== DATA SUPPLIED ==
====================

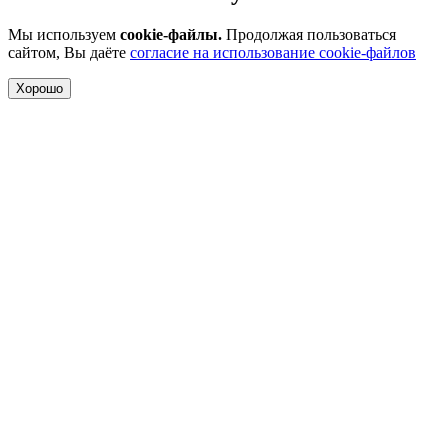
Мы используем
cookie-файлы.
Продолжая пользоваться
сайтом, Вы даёте
согласие на использование cookie-файлов
Хорошо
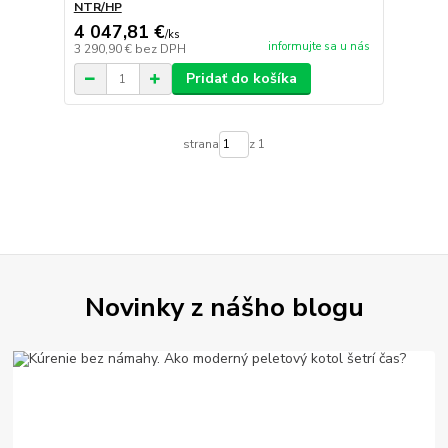
NTR/HP
4 047,81 €
/
ks
informujte sa u nás
3 290,90 €
bez DPH
Pridať do košíka
strana
z 1
Novinky z nášho blogu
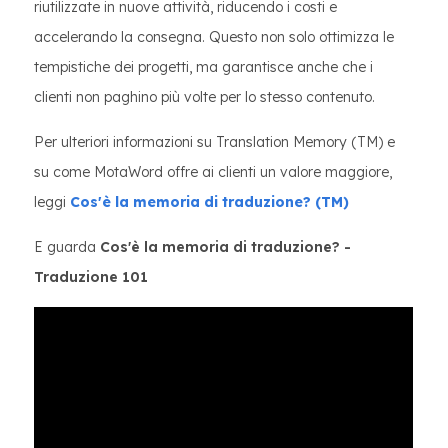
riutilizzate in nuove attività, riducendo i costi e
accelerando la consegna. Questo non solo ottimizza le
tempistiche dei progetti, ma garantisce anche che i
clienti non paghino più volte per lo stesso contenuto.
Per ulteriori informazioni su Translation Memory (TM) e
su come MotaWord offre ai clienti un valore maggiore,
leggi
Cos'è la memoria di traduzione? (TM)
E guarda
Cos'è la memoria di traduzione? -
Traduzione 101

====================

== HOW TO COMPLETE THIS TASK ==
All of the material should be written out again exactly, apart from the pictures.

== TASK ANSWER ==
Мы используем
cookie-файлы.
Продолжая пользоваться
сайтом, Вы даёте
согласие на использование cookie-файлов
Хорошо
NTR/HP
4 047,81 €
/
ks
informujte sa u nás
3 290,90 €
bez DPH
Pridať do košíka
strana
z 1
Novinky z nášho blogu
riutilizzate in nuove attività, riducendo i costi e
accelerando la consegna. Questo non solo ottimizza le
tempistiche dei progetti, ma garantisce anche che i
clienti non paghino più volte per lo stesso contenuto.
Per ulteriori informazioni su Translation Memory (TM) e
su come MotaWord offre ai clienti un valore maggiore,
leggi
Cos'è la memoria di traduzione? (TM)
E guarda
Cos'è la memoria di traduzione? -
Traduzione 101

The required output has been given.